Crédito: Tony Ribeiro/TCE-MT
Ilustração
Conselheiro-relator, Guilherme Antonio Maluf. Clique aqui para ampliar

O Tribunal de Contas de Mato Grosso (TCE-MT) decidiu que consórcios públicos podem firmar convênios e receber transferências voluntárias destinadas a municípios com até 50 mil habitantes, ainda que estes estejam em situação de inadimplência.
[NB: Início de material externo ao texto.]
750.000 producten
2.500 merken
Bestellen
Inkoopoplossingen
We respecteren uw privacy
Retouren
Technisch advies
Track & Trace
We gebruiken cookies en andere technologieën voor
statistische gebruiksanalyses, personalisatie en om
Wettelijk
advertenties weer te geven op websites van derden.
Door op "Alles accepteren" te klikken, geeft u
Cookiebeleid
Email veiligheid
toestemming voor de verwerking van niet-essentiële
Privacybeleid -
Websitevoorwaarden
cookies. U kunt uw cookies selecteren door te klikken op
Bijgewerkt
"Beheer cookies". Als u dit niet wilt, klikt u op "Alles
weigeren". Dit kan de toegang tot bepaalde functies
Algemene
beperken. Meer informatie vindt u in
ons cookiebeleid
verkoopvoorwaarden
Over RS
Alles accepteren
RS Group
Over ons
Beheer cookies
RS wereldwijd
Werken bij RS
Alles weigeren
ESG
O apontamento responde à consulta formulada pelo Consórcio Intermunicipal de Desenvolvimento Econômico, Social e Ambiental do Portal do Araguaia (Cidesapa), julgada na sessão ordinária de terça-feira (21).

Sob relatoria do conselheiro Guilherme Antonio Maluf, a deliberação reconhece a aplicabilidade da Lei Estadual n.º 12.809/2025 aos consórcios, ampliando a flexibilização criada para facilitar o acesso de pequenos municípios a recursos públicos. “Trata-se de uma medida que visa mitigar entraves burocráticos que, não raras vezes, inviabilizam a continuidade de políticas públicas em localidades de menor porte, marcadas por limitações estruturais e financeiras”, explicou o relator.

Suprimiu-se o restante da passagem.